I don’t think we are telling anyone anything they don’t know by suggesting financial markets tend to get swept into a period of heightened uncertainty due to a global macro event du jour. You don’t have to go very far back into the memory bank to remember the short-term volatility created by US Government shut-down, European debt crisis, global financial crisis, bird flu, Y2K … the list goes on and on.
Taking over the headlines recently and fast becoming the current global crisis of the day is, of course, the long-looming Greek debt crisis. While we hesitate making predictions on the outcome of these types of events, let us address the Greece situation in a general sense.
If you’d like to understand the key factors involved in this economic impasse, The New York Times has been running “Greece’s Debt Crisis Explained,” updating it regularly as events unfold. If you’d like to know more, or you’re wondering whether there’s something that you, as an investor, should be doing in response to the Greek crisis we are happy to speak with you anytime. Here are some points to bear in mind.
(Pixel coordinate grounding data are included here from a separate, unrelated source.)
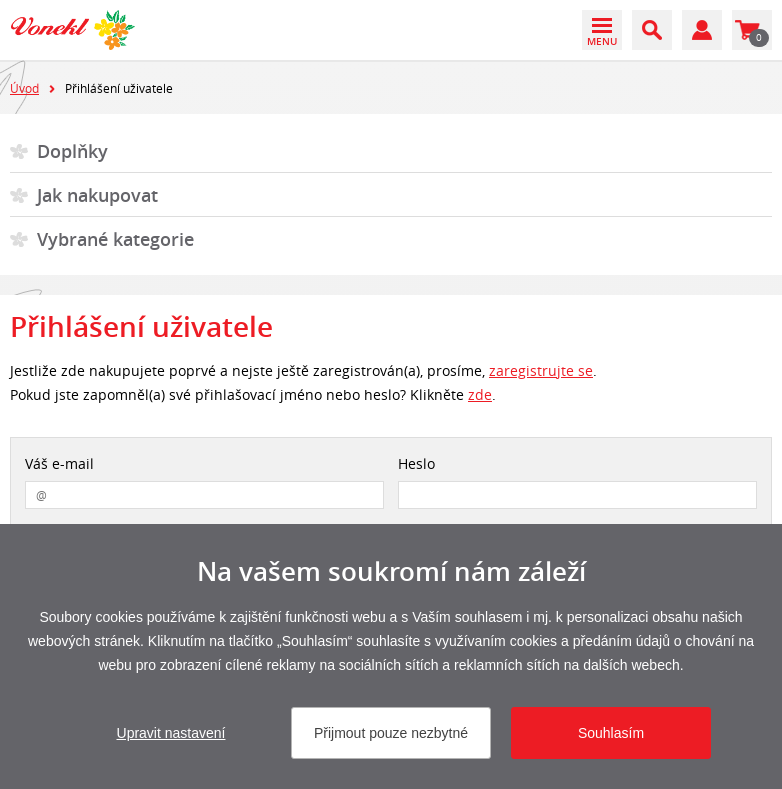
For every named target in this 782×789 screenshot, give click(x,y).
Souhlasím (611, 733)
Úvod (24, 88)
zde (480, 394)
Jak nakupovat (97, 195)
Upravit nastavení (171, 733)
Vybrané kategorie (115, 239)
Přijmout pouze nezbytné (391, 733)
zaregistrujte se (541, 370)
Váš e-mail (59, 463)
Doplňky (72, 151)
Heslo (416, 463)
First, as always, we don’t know what the future holds, for Greece or anywhere else. Even more to the point, we don’t know how the market will react to whatever does happen in Greece. This is why we advise those who already have a carefully planned, globally diversified portfolio in place, to keep that portfolio in place (unless your own long-term objectives or circumstances have changed).
Others in the popular press or those who are transaction-based financiers might be tempting you to react to current events by buying this, selling that, or otherwise shifting around in reaction to the winds of change. They may be well-versed in financial economics, with impressive credentials and seemingly convincing reasons for why it’s time to act now. But if we eliminate the fancy trappings of their arguments, we’re left with the same essential evidence: It’s not good or bad news that sets future market pricing, it’s whether the next news is better or worse than the market has been expecting.
Peer into the future all you want, but an unknown reaction to an uncertain outcome is inherently unpredictable, no matter what we know now. Approach anyone who claims to believe otherwise – including your own inner doubts – in the same way you would consider accepting a Trojan Horse through the gates that secure your wealth.